Hernández Cordero AI, Li X, Yang CX, et al. Gene expression network analysis provides potential targets against SARS-CoV-2. Sci Rep 10, 21863 (2020). Full-text: https://doi.org/10.1038/s41598-020-78818-w
Cell entry of SARS-CoV-2 is facilitated by host cell angiotensin-converting enzyme 2 (ACE2) and transmembrane serine protease 2 (TMPRSS2). Here, the authors show that dozens of genes are co-expressed with ACE2 and TMPRSS2, many of which have plausible links to COVID-19 pathophysiology and might potentially be targetable with existing drugs.
Hennessy EJ, FitzGerald GA. Battle for supremacy: nucleic acid interactions between viruses and cells. J Clin Invest. 2020 Dec 8:144227. PubMed: https://pubmed.gov/33290272. Full-text: https://doi.org/10.1172/JCI144227
The variability in the clinical response to infection with SARS-CoV-2 reflects differences in host genetics and/or immune response.
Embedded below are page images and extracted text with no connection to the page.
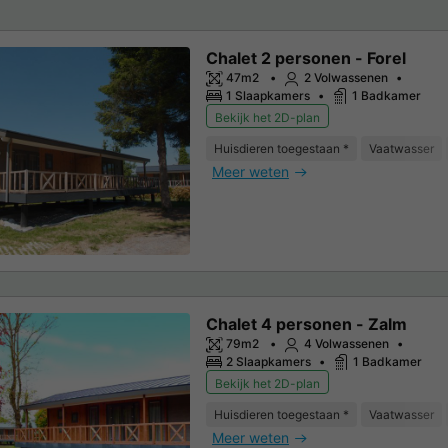
Chalet 2 personen - Forel
47m2
2 Volwassenen
1 Slaapkamers
1 Badkamer
Bekijk het 2D-plan
Huisdieren toegestaan *
Vaatwasser
Meer weten
Chalet 4 personen - Zalm
79m2
4 Volwassenen
2 Slaapkamers
1 Badkamer
Bekijk het 2D-plan
Huisdieren toegestaan *
Vaatwasser
Meer weten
In this review, Elizabeth Hennessy and Garret FitzGerald examine the influence of viruses on the host epigenome and consider how variation in the epigenome may contribute to heterogeneity in the response to SARS-CoV-2.
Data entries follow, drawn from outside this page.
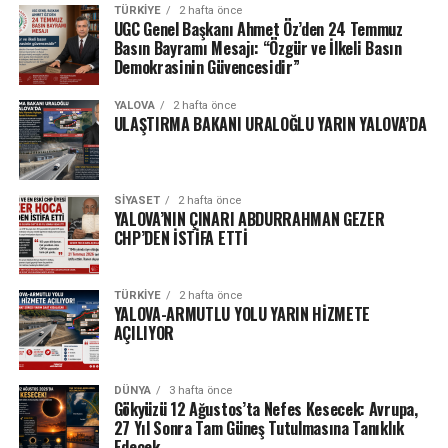
TÜRKIYE
2 hafta önce
UGC Genel Başkanı Ahmet Öz’den 24 Temmuz
Basın Bayramı Mesajı: “Özgür ve İlkeli Basın
Demokrasinin Güvencesidir”
YALOVA
2 hafta önce
ULAŞTIRMA BAKANI URALOĞLU YARIN YALOVA’DA
SIYASET
2 hafta önce
YALOVA’NIN ÇINARI ABDURRAHMAN GEZER
CHP’DEN İSTİFA ETTİ
TÜRKIYE
2 hafta önce
YALOVA-ARMUTLU YOLU YARIN HİZMETE
AÇILIYOR
DÜNYA
3 hafta önce
Gökyüzü 12 Ağustos’ta Nefes Kesecek: Avrupa,
27 Yıl Sonra Tam Güneş Tutulmasına Tanıklık
Edecek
Simoneau CR, Ott M. Modeling Multi-organ Infection by SARS-CoV-2 Using Stem Cell Technology. Cell Stem Cell 2020, published 3 December. Full-text: https://doi.org/10.1016/j.stem.2020.11.012
OVID-19 is a multi-organ disease causing characteristic complications. In this mini-review, Camille Simoneau and Melanie Ott from the Gladstone Institute of Virology, San Francisco, show that stem cell models of various organ systems—most prominently, lung, gut, heart, and brain—are at the forefront of studies aimed at understanding the role of direct infection in COVID-19 multi-organ dysfunction. A perfect reading for the weekend!